PROBLEM TO SOLVE: Say nothing but the number of lines below in which the string "left" appears.
--- DATA Enclosed Below ---
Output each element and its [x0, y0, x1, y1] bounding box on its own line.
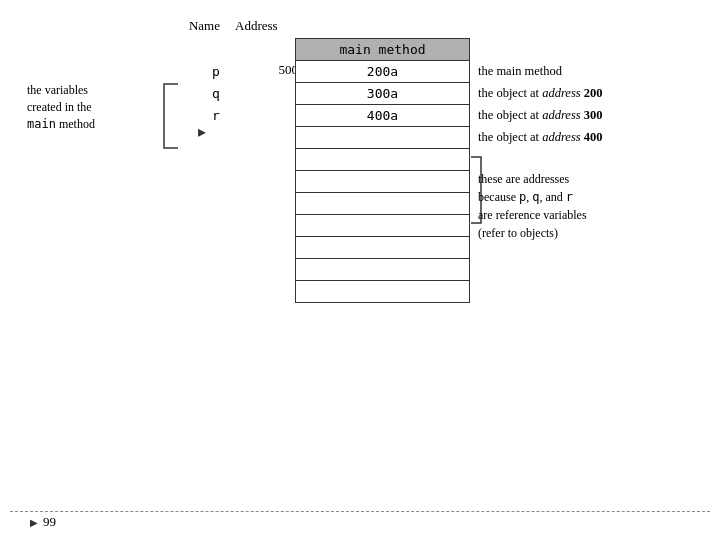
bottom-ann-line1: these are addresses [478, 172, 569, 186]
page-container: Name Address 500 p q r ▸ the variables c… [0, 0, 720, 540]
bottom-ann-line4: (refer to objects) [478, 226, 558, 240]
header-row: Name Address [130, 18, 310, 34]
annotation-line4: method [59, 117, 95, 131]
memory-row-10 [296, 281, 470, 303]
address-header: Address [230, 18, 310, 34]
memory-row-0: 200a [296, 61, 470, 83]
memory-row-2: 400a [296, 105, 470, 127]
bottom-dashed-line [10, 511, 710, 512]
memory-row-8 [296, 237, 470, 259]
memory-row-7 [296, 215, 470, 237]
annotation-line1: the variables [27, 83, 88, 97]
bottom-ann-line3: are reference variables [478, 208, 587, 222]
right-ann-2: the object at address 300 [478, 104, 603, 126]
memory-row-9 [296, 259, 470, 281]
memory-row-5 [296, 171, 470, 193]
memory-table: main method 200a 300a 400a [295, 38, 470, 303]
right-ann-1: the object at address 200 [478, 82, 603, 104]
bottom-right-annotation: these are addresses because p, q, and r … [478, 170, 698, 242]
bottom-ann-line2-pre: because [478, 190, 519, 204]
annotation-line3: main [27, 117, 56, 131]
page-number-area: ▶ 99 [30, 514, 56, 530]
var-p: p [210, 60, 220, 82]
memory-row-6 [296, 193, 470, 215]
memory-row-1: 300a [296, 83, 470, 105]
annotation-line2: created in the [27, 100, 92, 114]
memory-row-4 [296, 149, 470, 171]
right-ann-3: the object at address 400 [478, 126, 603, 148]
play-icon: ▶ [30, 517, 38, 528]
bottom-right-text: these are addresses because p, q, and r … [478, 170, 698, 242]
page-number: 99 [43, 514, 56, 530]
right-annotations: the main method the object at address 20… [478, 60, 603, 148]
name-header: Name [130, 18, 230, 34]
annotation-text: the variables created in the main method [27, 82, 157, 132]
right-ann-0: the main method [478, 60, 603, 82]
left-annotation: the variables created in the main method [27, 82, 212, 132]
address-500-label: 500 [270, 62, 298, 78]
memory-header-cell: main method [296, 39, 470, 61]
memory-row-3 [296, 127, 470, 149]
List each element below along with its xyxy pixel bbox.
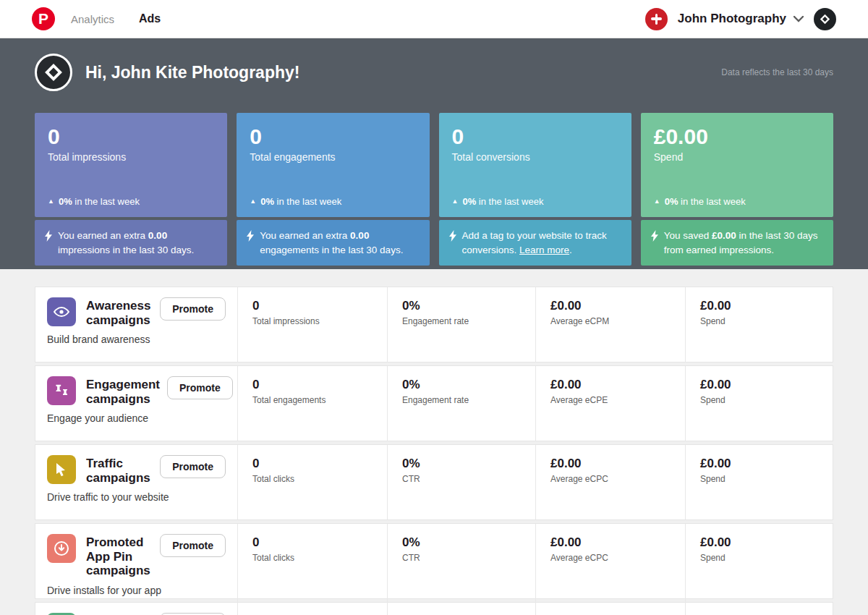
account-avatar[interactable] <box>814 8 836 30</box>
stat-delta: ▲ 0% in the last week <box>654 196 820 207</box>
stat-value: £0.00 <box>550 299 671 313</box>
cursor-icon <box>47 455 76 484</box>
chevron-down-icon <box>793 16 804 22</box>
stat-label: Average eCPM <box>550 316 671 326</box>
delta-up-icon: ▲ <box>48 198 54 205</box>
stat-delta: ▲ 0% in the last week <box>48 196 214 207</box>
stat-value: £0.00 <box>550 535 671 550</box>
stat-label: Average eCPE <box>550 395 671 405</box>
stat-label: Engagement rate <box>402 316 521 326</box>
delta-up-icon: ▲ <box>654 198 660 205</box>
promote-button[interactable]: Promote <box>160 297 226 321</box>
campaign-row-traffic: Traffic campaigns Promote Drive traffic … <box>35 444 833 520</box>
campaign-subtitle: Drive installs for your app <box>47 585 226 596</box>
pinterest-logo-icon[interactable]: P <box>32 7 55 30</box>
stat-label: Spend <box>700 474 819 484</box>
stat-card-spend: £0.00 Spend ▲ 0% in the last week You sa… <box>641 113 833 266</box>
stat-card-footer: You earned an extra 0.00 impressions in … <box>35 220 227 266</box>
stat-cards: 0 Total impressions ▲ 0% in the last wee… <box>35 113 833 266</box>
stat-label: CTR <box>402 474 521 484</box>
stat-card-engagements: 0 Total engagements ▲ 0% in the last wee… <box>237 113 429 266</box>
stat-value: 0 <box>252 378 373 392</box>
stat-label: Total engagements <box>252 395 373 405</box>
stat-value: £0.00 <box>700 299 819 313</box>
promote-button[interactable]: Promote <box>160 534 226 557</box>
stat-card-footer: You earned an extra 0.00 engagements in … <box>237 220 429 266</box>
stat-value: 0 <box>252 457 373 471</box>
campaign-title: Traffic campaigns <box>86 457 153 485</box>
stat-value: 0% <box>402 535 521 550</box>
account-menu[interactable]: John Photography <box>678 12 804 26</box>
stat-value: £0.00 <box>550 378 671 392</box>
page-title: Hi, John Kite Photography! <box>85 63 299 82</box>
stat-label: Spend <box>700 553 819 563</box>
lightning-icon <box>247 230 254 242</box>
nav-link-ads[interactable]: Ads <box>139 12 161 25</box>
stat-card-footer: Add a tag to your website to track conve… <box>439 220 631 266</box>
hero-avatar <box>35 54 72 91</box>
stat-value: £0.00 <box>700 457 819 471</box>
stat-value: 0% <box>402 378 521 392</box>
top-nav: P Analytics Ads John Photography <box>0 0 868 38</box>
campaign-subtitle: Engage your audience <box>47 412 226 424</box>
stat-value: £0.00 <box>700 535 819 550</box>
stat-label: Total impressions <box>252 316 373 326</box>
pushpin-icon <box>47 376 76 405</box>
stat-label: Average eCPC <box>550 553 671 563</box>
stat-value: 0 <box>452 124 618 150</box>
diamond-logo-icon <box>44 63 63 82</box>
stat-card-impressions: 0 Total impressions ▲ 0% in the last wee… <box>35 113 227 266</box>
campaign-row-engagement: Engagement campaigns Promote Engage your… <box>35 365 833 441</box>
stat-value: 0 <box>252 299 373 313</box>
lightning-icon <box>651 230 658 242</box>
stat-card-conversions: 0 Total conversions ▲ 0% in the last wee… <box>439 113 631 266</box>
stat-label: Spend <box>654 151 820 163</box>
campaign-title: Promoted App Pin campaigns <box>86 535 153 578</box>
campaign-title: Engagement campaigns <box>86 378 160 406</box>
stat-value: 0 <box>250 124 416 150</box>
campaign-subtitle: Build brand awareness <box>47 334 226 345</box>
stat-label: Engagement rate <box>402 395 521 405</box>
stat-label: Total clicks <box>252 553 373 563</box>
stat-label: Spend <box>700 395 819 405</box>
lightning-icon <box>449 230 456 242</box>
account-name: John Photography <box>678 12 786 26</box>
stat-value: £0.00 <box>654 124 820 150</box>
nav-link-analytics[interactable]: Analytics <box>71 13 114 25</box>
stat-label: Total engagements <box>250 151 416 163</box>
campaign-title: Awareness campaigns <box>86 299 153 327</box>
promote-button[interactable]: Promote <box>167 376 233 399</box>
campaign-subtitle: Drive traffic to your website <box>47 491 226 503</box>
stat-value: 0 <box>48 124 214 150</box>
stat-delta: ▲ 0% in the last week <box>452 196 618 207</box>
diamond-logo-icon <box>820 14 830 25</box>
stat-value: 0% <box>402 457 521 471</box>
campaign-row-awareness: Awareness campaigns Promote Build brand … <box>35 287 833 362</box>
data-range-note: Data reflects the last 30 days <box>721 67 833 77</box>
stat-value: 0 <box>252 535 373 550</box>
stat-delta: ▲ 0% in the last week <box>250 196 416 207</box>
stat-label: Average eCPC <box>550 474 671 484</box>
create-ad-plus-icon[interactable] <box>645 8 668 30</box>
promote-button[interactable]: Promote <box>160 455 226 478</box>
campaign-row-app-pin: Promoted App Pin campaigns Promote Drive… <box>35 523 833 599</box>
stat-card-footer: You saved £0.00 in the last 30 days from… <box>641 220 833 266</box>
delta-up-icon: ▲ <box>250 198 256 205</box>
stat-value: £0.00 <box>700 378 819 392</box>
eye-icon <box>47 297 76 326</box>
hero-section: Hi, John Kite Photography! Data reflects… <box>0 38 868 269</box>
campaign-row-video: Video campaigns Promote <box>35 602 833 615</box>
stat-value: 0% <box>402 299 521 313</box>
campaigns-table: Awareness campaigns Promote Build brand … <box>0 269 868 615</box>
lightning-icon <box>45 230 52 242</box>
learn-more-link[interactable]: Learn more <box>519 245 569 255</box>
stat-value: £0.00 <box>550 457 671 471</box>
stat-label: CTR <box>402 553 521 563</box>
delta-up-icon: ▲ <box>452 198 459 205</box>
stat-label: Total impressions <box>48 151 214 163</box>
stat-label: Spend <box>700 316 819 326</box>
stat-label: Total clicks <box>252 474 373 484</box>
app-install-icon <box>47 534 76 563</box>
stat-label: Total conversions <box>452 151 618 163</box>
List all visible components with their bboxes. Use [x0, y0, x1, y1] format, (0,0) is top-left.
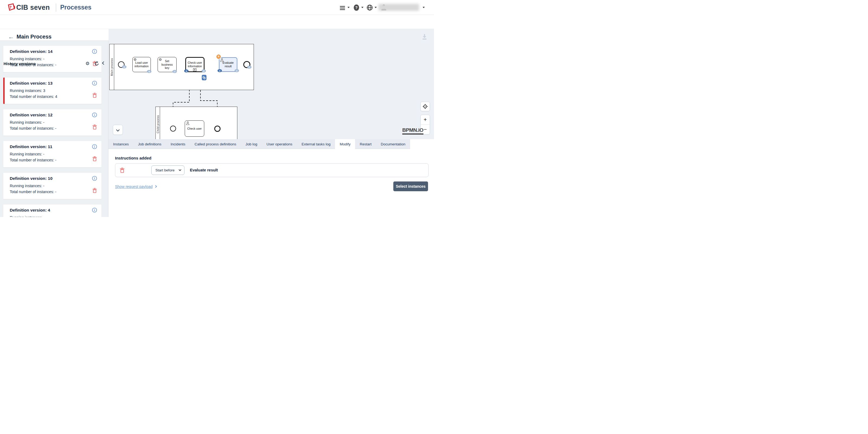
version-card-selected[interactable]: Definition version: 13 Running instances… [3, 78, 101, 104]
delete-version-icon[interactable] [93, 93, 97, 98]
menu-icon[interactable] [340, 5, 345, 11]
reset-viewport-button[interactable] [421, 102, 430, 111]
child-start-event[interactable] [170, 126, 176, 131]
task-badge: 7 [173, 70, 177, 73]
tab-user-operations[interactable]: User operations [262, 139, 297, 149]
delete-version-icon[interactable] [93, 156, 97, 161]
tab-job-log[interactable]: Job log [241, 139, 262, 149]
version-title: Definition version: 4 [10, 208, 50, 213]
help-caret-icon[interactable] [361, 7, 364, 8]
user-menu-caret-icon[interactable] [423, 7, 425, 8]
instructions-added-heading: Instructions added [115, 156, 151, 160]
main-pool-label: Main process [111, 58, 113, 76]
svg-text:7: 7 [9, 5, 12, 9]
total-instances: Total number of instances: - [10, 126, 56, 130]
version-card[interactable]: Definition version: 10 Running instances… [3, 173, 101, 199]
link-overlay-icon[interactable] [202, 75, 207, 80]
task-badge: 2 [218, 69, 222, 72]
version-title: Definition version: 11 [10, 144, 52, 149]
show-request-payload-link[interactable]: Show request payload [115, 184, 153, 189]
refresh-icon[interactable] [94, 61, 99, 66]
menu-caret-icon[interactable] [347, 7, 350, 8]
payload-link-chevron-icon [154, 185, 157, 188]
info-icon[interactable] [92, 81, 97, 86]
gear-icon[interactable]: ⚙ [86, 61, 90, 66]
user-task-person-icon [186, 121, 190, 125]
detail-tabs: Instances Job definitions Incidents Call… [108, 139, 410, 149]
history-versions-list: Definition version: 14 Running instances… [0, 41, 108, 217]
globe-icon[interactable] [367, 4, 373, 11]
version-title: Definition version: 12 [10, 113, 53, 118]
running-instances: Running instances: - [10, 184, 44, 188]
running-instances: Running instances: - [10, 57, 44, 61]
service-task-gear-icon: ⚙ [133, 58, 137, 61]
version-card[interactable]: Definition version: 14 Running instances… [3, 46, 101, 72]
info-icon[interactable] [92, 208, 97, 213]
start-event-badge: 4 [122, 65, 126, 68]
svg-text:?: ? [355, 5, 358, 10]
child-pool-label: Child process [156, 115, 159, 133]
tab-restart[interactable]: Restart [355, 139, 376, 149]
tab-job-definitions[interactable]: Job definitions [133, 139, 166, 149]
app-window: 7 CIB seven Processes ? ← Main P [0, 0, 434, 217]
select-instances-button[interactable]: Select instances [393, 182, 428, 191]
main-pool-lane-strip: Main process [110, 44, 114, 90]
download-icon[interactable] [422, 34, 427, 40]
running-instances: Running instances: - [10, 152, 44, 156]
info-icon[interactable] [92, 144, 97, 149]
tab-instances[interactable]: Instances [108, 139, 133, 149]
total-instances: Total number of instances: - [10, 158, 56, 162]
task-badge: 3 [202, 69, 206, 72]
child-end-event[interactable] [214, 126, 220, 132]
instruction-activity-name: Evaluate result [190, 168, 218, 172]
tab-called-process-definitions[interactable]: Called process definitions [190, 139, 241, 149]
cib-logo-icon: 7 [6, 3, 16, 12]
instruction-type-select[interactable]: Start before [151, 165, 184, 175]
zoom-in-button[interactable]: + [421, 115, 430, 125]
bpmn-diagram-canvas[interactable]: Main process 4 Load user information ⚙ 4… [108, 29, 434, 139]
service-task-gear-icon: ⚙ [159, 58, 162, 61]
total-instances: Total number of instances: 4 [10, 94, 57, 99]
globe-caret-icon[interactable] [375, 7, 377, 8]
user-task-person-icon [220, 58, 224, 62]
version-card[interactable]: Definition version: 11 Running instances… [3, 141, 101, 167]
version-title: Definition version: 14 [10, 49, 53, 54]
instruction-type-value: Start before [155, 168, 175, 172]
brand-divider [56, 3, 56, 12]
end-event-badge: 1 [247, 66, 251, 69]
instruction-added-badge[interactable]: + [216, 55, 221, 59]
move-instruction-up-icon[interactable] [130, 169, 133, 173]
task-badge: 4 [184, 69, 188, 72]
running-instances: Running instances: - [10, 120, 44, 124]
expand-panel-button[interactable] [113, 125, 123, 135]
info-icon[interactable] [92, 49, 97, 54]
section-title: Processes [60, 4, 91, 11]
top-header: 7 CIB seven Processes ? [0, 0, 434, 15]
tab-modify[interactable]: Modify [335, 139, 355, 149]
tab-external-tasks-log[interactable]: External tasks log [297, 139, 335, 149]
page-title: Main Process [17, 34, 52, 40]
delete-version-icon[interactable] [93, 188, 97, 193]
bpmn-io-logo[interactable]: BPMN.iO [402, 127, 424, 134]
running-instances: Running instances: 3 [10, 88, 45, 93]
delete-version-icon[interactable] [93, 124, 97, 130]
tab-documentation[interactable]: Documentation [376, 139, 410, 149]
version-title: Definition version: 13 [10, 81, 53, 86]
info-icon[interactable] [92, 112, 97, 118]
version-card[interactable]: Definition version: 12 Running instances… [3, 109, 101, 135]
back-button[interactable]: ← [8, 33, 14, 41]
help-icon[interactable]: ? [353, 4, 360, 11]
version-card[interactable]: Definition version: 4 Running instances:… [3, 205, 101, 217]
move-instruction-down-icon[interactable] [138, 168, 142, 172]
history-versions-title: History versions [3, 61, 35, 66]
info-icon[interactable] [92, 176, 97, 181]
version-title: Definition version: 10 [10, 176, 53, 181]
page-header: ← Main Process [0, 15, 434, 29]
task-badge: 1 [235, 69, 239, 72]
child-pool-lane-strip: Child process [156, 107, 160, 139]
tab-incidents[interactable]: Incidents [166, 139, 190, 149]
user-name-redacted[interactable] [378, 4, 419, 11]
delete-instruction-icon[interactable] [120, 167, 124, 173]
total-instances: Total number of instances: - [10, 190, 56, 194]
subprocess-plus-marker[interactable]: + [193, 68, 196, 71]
--- End of Enclosed DATA ---
ANSWER BELOW: 2